Those solo records have always complemented the band's output, both sonically and thematically. "You can tell what the band doesn't like by listening to my solo records," Miller says. "Generally the consensus is that the band likes things that swing, things with a train beat that are rootsy and Texan. The things they don't get as much collectively are the songs that are poppier, as well as the stuff that's quiet and personal."

Earlier solo projects like The Instigator (2002) and The Believer (2006) found Miller exploring, respectively, the power-pop dimension of his work and the moodier ballad work. Rhett Miller continues in the latter direction, though it contains plenty of Miller's scalpel-sharp wordplay.

"There's a fine line on this record," Miller says. "Lyrically it has moments of real darkness, though sonically it's a fun rock-and-roll record. Basically, I want people to be able to put it on at a party and enjoy listening to it. It's not a record that has to be listened to at night with a loaded gun."

Typical of this tension is the album's opener, "Nobody Says I Love You Anymore," a dark moody song about a relationship-either personal or creative-gone wrong. "That song seemed like a perfect way to start the record because it exactly walks that fine line between the lightness of pop music and a dark introspection," Miller says. "There's a waltz beat with John Bonham drums and a lyric that is just obtuse enough that I don't understand what it's about. When I was done with the song and looked back, I wondered what I was thinking about that was so bleak and broken. It didn't seem like it was about my marriage; that wasn't in such a shambles. Was it about the band? About my own writing? At one point, it even occurred to me that it was about David Foster Wallace's suicide. He's someone who has always been a literary hero of mine, but if the song is about him, it's certainly not in a straightforward, obvious way."

Throughout the record, in fact, Miller says that he was informed by the complexities of literary fiction. "The things I love to read are about conflicted people in conflicted relationships, about people who mean to do the right thing but don't always do it. That's always been the appeal of an author like David Foster Wallace or Ben Greenman. The art that I'm attracted to deals head on with our intentions and our shortcomings as people."

Despite Miller's interest in covering more sophisticated ground, plenty of the record goes straight for the pop-music jugular. "There's a song on there called 'Another Girlfriend' that could have been a band song," Miller says. "In fact, it's been rejected by the 97's for every single record since Too Far to Care, back in 1997, and in a sense I can see why.

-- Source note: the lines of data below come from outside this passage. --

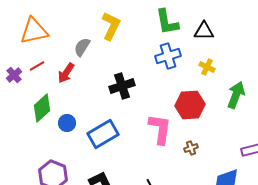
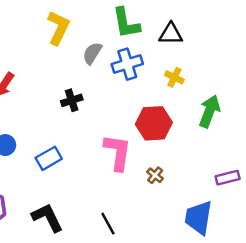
gray semicircle: (82, 47) -> (92, 53), moved
black cross: (122, 86) -> (72, 100), size x0.7
blue rectangle: (103, 134) -> (49, 158), size x0.7
brown cross: (191, 148) -> (155, 175), turned -32

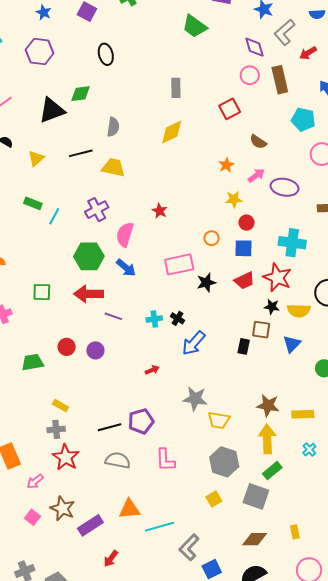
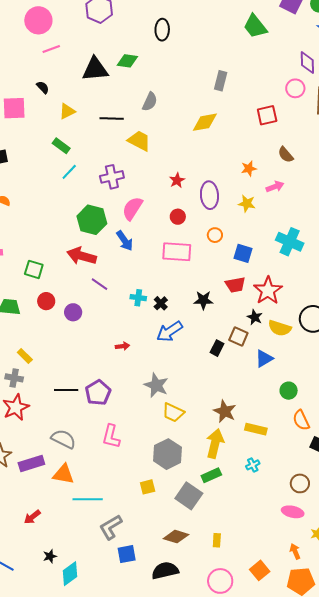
purple ellipse: (285, 187) -> (209, 195), moved, turned 60
green rectangle: (33, 203) -> (61, 146), moved
red star: (160, 211) -> (177, 180), moved
red circle: (247, 223) -> (178, 217), moved
cyan cross: (292, 243) -> (290, 242), moved
black star: (206, 282) -> (203, 300), moved
green square: (42, 292) -> (34, 269), moved
purple pentagon: (141, 421) -> (98, 393), turned -30
gray semicircle: (118, 460) -> (63, 439), moved
purple rectangle: (90, 525) -> (31, 463), moved

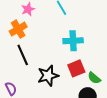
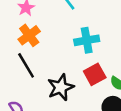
orange cross: (18, 29) -> (29, 35), moved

Played by the band it might veer into the territory of the kind of cheesy alt-country where you might see bales of hay onstage. You know, where it's just a punchline. If I do it myself, it's a more personal statement, though it still has some of that band energy."

While some of the songs delve into the recent past, others look toward the distant future. "Happy Birthday Don't Die," the record's most ambitious song, is written to Miller's young daughter on the occasion of her hundredth birthday. "'Happy Birthday Don't Die" came to me in a fevered rush the morning before I headed to Texas to make the record. The whole story was there in my head when I woke up. This weird sci-fi portrait of a little old lady buried in the catacombs of some colony planet celebrating her one-hundreth birthday by dying. Writing that song was like speaking in tongues, very strange."

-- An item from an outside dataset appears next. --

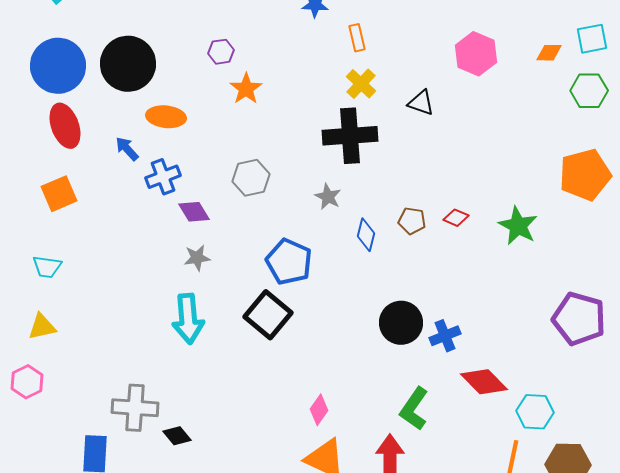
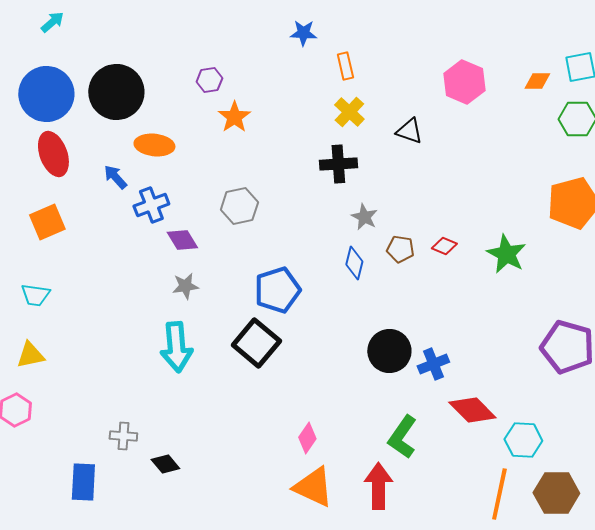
black cross: (350, 136) -> (338, 164), size x0.7
gray star: (328, 197) -> (364, 217), moved
blue pentagon: (289, 262) -> (277, 290), turned 30
gray cross: (135, 408) -> (123, 436), size x0.6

Not all the songs on the album are so far-flung, "Sometimes' came out of hearing my two-year-old daughter singing to herself in her crib one morning. I took her little tune and fleshed it out into first a chorus and then a whole song." Elsewhere on the album, one finds the quirky details that are a hallmark of Miller's songwriting. The "comedy club" in "I Need To Know Where I Stand" sounds suspiciously similar to LA's famed Cafe Largo where Miller has played regularly over the years. In the same song, we find "the Hamlet of Wallkill," a town in the Hudson Valley near where the song's author resides. But it's the simple statements of grand truths that set this album apart from Miller's earlier work. Take, for instance, the following line from "Like Love." "We are all alone in this world/from cradle to grave/and maybe after that." A bitter little sentiment, but dropped into the middle of a fun, foot-stomper of a song, it's a testament to the years Rhett Miller has spent honing his craft.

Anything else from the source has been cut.